MeeGo Handset UX style guide unveiled early (and now hidden)

"Bananas and pears", that was the oddly chosen name for a wiki document on meego.com describing the "Handset UX" user interface guidelines. These groundrules for the MeeGo system, and third party applications, were uncovered by Reggie Suplido before the wiki page was deleted. However, things of interest on the Internet never stay hidden for long, so it's still available. From the introduction, MeeGo is a direct touch UI, meaning that users manipulate objects, such as a thumbnail of an image, directly through touch interactions. Content is surfaced and navigation hierarchies should be shallow and accessed through simple navigation systems. In addition to direct touch, MeeGo is optimized for multi-tasking usage and provides a rich platform integrated Applications. The MeeGo interface is scalable for different screen sizes, resolutions, and aspect ratios and it supports both portrait and landscape orientations. In your editor’s opinion, the document seems to describe a nice mix of existing Maemo 5 features (top-left button, menus from the title) with new enrichments to improve the general flow. The principles about interaction speed and flow will be just that - principles, however hopefully redeveloping the stack from the ground up, and having complete control over Qt, will mean a much more fluid UI than has been achieved on the N900 to date.

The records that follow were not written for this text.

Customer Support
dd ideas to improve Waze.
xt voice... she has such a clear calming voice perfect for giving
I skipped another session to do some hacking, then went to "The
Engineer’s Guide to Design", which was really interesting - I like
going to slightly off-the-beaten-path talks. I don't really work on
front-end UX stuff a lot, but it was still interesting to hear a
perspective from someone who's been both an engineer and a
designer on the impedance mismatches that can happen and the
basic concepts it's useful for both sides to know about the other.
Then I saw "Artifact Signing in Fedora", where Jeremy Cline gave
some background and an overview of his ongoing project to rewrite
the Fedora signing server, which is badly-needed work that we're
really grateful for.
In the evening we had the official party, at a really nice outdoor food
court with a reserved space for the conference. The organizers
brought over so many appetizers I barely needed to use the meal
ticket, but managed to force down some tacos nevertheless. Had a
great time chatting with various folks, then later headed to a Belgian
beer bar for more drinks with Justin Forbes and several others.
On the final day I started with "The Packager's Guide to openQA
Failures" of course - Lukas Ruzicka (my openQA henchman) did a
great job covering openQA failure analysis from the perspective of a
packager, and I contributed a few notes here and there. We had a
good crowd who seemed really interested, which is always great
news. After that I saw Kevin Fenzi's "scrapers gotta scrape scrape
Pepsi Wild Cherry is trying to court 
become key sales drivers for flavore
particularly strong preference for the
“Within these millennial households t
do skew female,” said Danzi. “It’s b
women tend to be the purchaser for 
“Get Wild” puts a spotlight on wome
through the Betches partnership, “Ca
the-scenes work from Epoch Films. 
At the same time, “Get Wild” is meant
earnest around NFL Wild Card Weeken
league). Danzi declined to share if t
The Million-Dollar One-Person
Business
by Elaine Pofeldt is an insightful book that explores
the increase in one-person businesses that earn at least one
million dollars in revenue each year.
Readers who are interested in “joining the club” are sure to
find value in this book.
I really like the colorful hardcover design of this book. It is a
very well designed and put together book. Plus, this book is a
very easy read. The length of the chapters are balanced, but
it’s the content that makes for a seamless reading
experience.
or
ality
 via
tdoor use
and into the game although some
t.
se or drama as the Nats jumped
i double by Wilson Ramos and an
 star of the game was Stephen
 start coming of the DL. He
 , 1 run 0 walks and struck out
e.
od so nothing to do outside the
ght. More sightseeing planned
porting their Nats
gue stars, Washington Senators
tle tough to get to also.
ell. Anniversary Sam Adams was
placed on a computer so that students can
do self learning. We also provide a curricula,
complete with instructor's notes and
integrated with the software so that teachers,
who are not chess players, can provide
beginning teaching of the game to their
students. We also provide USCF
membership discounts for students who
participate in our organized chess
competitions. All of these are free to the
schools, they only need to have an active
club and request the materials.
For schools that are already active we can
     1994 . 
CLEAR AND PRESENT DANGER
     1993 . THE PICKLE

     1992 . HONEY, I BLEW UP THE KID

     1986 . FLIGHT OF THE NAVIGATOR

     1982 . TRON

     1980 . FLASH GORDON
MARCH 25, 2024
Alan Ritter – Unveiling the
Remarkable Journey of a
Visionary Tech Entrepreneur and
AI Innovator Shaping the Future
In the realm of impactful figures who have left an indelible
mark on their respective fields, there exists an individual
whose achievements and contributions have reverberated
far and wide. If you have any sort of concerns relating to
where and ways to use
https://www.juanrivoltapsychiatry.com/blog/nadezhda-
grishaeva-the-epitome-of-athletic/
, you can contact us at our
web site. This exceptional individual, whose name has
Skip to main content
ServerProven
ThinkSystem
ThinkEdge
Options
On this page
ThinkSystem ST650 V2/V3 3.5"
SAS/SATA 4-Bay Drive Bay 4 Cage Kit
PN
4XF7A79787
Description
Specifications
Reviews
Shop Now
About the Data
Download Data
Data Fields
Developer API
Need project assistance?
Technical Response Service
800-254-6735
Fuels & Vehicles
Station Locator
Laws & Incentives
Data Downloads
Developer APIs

The link below goes to the original Talk discussion thread, which now links to various mirrors, including Google Cache and Engadget.

Road to MeeGo 1.1

Quim Gil has pointed to the roadmap and timeline for release planning purposes of MeeGo 1.1, due in October. According to the document, marketing will receive the release the week commencing 14th October; with general availability (GA) the following week: 21st October.

Of course the realities of software development mean that plans are always subject to change, but it seems a weekly agile approach is being followed which fixes time and quality, but instead varies features.